Seorang
Bapak Berjas Abu
Converse |
Sering aku datang terlambat. Banyak faktor yang melatar belakangi
mengapa aku terlambat diantaranya yaitu aku bangun kesiangan. Namun pagi ini
karena sepatuku tidak ada di atas rak sepatu. Sekitar setengah jam aku mencari
di mana sepatuku. Namun hasilnya nihil. Terpaksa aku memakai sepatuku yang
lama.
Saking terburu-burunya sampai semua
kendaraan yang ada di depanku aku salip tanpa perhitungan. Sampai akupun
menerobos lampu merah, berlari dan terus berlari menuju kelas. Aku membuka
pintu kelas ternyata dosen belum datang, semua mahasiswa melihat ke arahku
sambil berkata “kamu bikin kaget kita aja” seru mereka. Akupun duduk.
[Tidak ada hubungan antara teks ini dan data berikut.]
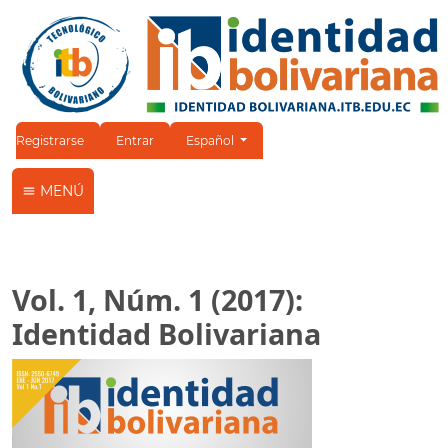
Cambiar el idioma. El idioma actual es:
Registrarse
Entrar
Español
MENÚ
Vol. 1, Núm. 1 (2017):
Identidad Bolivariana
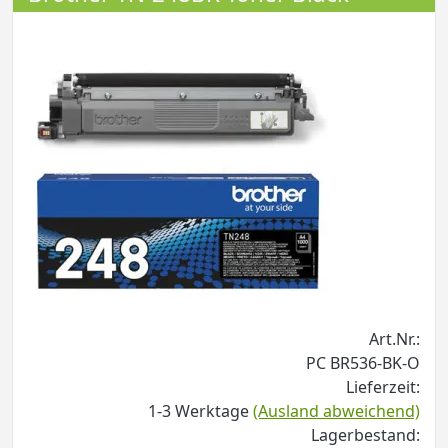
Art.Nr.:
PC BR536-BK-O
Lieferzeit:
1-3 Werktage
(Ausland abweichend)
Lagerbestand:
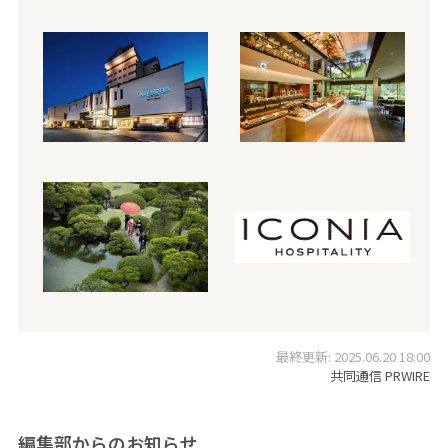
最終更新: 2025.06.20 18:00
共同通信 PRWIRE
編集部からのお知らせ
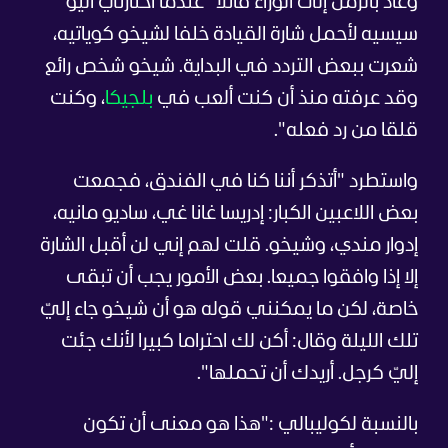
وعاد بالزمن إلى الوراء قائلا "عندما اختارني أليو
سيسيه لأحمل شارة القيادة خلفا لشيخو كوياتيه،
شعرت ببعض التردد في البداية. شيخو شخص رائع
وقد عرفته منذ أن كنت ألعب في
بلجيكا
، وكنت
قلقا من رد فعله".
واستطرد "أتذكر أننا كنا في الفندق، فجمعت
بعض اللاعبين الكبار: إدريسا غانا غي، ساديو مانيه،
إدوار مندي، وشيخو. قلت لهم إني لن أقبل الشارة
إلا إذا وافقوا جميعا. بعض الأمور يجب أن تبقى
خاصة، لكن ما يمكنني قوله هو أن شيخو جاء إليّ
تلك الليلة وقال: أكن لك احتراما كبيرا لأنك جئت
إليّ كرجل. أريدك أن تحملها".
بالنسبة لكوليبالي :"هذا هو معنى أن تكون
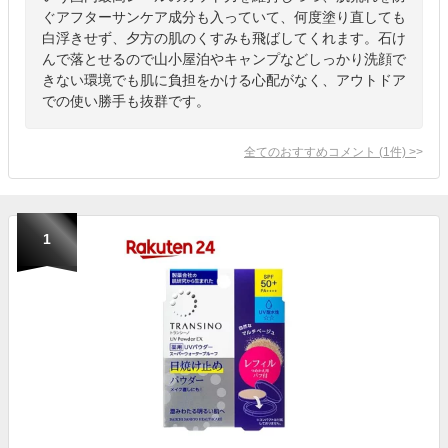
ぐアフターサンケア成分も入っていて、何度塗り直しても
白浮きせず、夕方の肌のくすみも飛ばしてくれます。石け
んで落とせるので山小屋泊やキャンプなどしっかり洗顔で
きない環境でも肌に負担をかける心配がなく、アウトドア
での使い勝手も抜群です。
全てのおすすめコメント
(
1
件)
>
1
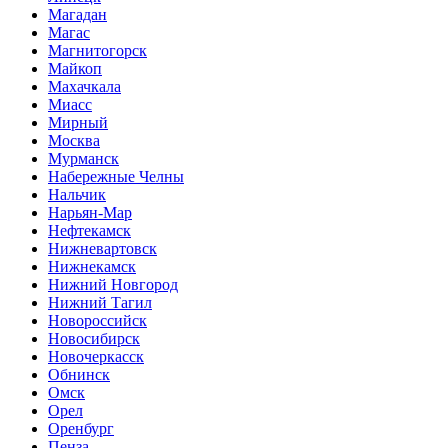
Магадан
Магас
Магнитогорск
Майкоп
Махачкала
Миасс
Мирный
Москва
Мурманск
Набережные Челны
Нальчик
Нарьян-Мар
Нефтекамск
Нижневартовск
Нижнекамск
Нижний Новгород
Нижний Тагил
Новороссийск
Новосибирск
Новочеркасск
Обнинск
Омск
Орел
Оренбург
Пенза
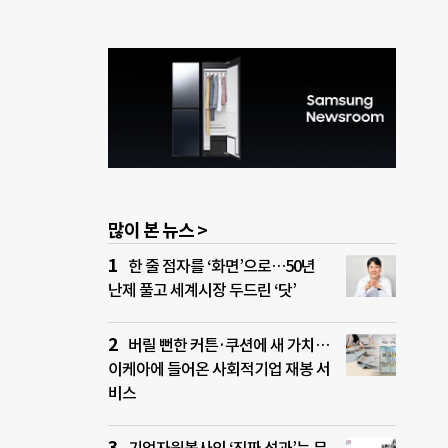
많이 본 뉴스 >
한 줄 점자를 ‘화면’으로…50년
난제 풀고 세계시장 두드린 ‘닷’
버릴 뻔한 커튼·쿠션에 새 가치…
이케아에 들어온 사회적기업 재봉 서
비스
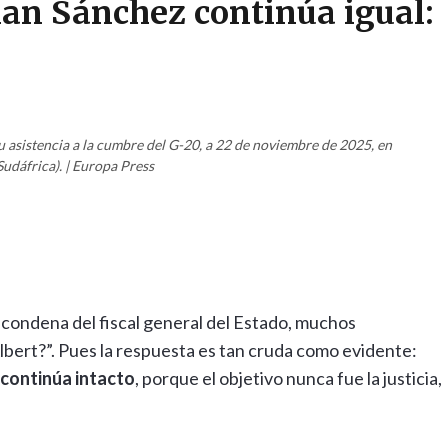
 plan Sánchez continúa igual:
u asistencia a la cumbre del G-20, a 22 de noviembre de 2025, en
udáfrica). | Europa Press
la condena del fiscal general del Estado, muchos
bert?”. Pues la respuesta es tan cruda como evidente:
z continúa intacto
, porque el objetivo nunca fue la justicia,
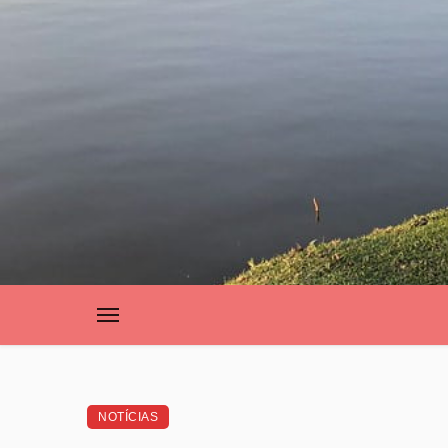
NOTÍCIAS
Aku tak menyadari tali sepatuku terinjak, saat namaku dipanggil
dosen maju ke depan. Nyaris aku jatuh seandainya aku tidak pegangan kursi yang
ada di depanku. Hari ini penuh dengan cerita misteri sepatu yang membuatku hampir
naik darah. Setelah pelajaran usai, aku memperhatikan ada berbagai jenis dan merk sepatu lalu lalang di depan mata.
Ada sepatunya orang kaya, sepatunya orang cantik, sepatunya orang antisosial,
sepatunya model dan sepatunya orang miskin. Hampir tiap hari aku melihat si diapun
berganti sepatu. Kehidupannya bagai pertunjukan model yang berjalan di atas cat walk.
Anak kecil penyemir sepatu yang sering kali aku lihat di depan
kampus dengan pedagang koran, kerap membuatku merasa tersentuh. Wajahnya yang
polos dan penuh keceriaan. Baju kusut dan wajah yang kurang bersinar serta tak
mengenakan sepatu, menawari jasa penyemir sepatu kepada siapapun yang ia
jumpai.
Aku selalu berdua dengan Venda. Biasanya aku menunggu jam kuliah
di atas tangga ke lima dekat ruang kuliah sambil browsing, membaca karya-karya sastra dari berbagai situs blogger.
“Et, tot.
Sorry.” seorang wanita yang terkenal centil menginjak
kakiku.
“Sorry-sorry.
Sakit nih. Sepatu besi lo itu nginjek kaki gue.”
“Gitu aja
marah.” katanya datar sambil turun menuruni tangga.
Pandangannya menelanjangi pikiran. Imajinya membaca isi hatiku.
Gerakan tangannya menghipnotis sesaat. Suara beratnya memecah derai keringat.
Nenek misterius semakin serius menangkap gerakan bola mataku. Lalu pergi begitu
saja dengan cucunya. Meninggalkan aku yang masih tampak cengang.
“Mengapa
nenek bisa tahu aku di sini?” kaget setengah
mati aku melihat nenek misterius itu datang ke rumahku.
“Nak, sepatu
cucu nenek ilang. Maukah kau memberikan nenek sepatumu, Nak?”
“Oh, iya,
Nek. Kebetulan aku ada sepatu yang tidak dipakai. Tunggu sebentar aku ambil
dulu, Nek.”
“Terima
kasih, Nak. Terima kasih banyak. Semoga Tuhan menggantinya dengan yang lebih
baik.” katanya lirih meyakinkan sambil memalingkan pandangan
dan pergi.
Keanehan yang semakin membuat bulu kudukku semakin merinding.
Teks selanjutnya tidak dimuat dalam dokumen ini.